A few months ago Charles Elliott and I were tasked with assessing OBIEE performance for a client here in the US. Queries were taking hours to run (literally) and obviously users weren’t happy. In the context of BI, there are many places where performance can be improved (database tuning, data warehouse modeling, query writing, etc.) but we decided to start with the RPD.
One of our resources at this client pointed to us that every query they ran used a database view (no, not a materialized view) which in turn sourced a handful of physical tables. These tables were all joined in the view using outer joins. So, every single query the BI Server ran, had to go through all the joins contained in this view, even if it didn’t need data from all the tables in question. We called this the “Inception Effect” (remember the movie?) because you always had to go 5 levels deep, and each one took longer than the last.
In this post, I want to demonstrate this problem and how we can “trick” the BI Server into behaving the way we want.
IMPORTANT: Please keep in mind that for this first example, we are using version 22.214.171.124.0. This detail will be very relevant later.
For this test, we’re obviously not using our client’s data.
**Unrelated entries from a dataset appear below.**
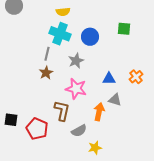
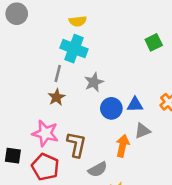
green square: (124, 29) -> (154, 42), turned -32
blue circle: (90, 37) -> (111, 108), moved
pink star: (76, 89) -> (45, 133), moved
gray triangle: (115, 100) -> (142, 131), turned -40

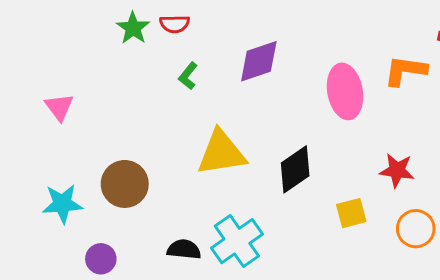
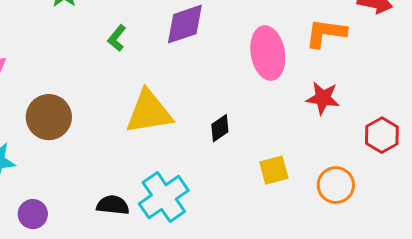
black diamond: (295, 169) -> (220, 128), size x0.6
red star: (397, 170) -> (323, 98), moved
brown circle: (125, 184) -> (49, 117), moved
We will be working with data from the 2010 FIFA World Cup, and our tables are GOALS, PLAYERS and MATCHES. The GOALS table will be the source for both the logical dimension and fact, while PLAYERS and MATCHES will also provide additional information for our logical dimension. This is our physical model:
In our (very simple) business model, we have a fact table called Fact: Goals which uses the GOALS physical table as its only source:
And we also have a dimension table called Dim: GPM, which has one LTS with all three physical tables as sources (the columns in this table were named for easy identification of the source table). Note the join types for this logical table source:
So, let’s see what this looks like when we create a very simple query in Answers.
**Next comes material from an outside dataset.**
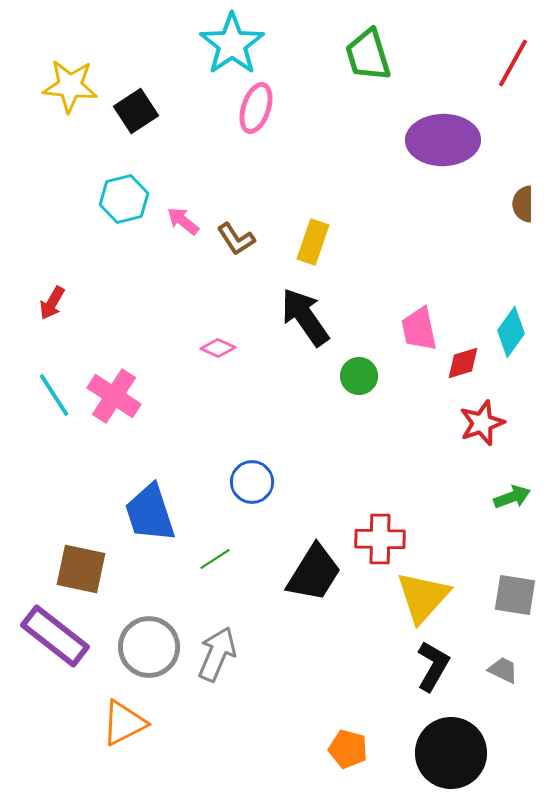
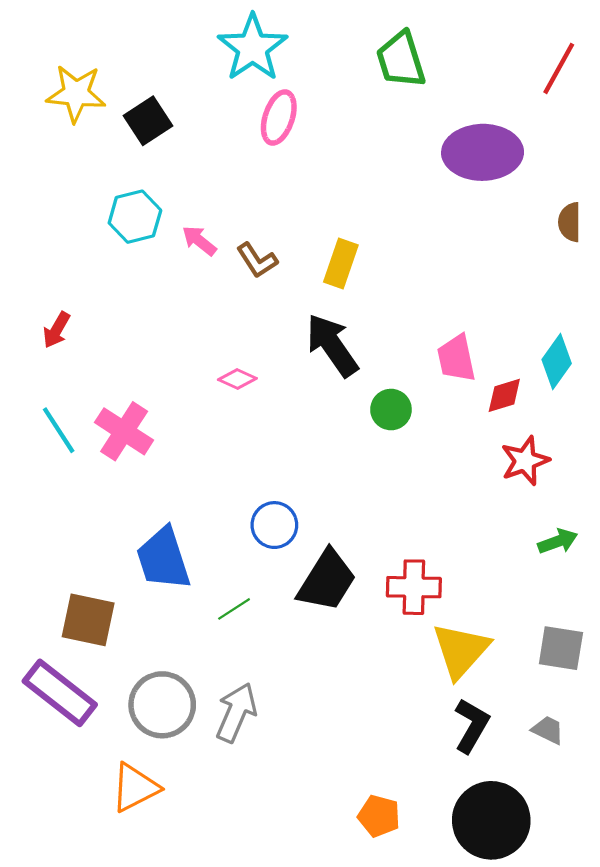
black trapezoid: (314, 573) -> (327, 581), moved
Note that we have a column from the GOALS table, one from the PLAYERS table and one from our fact. As expected, our query should include one outer join (remember that the LTS for our dimension included a couple of outer joins), but upon closer examination, we see that it actually includes both outer joins, even though it didn’t need to include the MATCHES table.
Furthermore, if we remove the ‘Players - Name’ column as well (leaving only columns that come from the GOALS table), the two outer joins still show up:
You may be wondering: Why do I care, as long as the result is still correct? Well, in our client assessment this was extremely important, because all the outer joins included in the queries all the time were causing them to run much slower than they should.
The solution in these situations is to “trick” the BI Server into using the outer-joined logical table sources only when needed. It requires a little more development time, but in the end it is well worth it. Let’s take a look at what our model looked like with this approach and what the results were.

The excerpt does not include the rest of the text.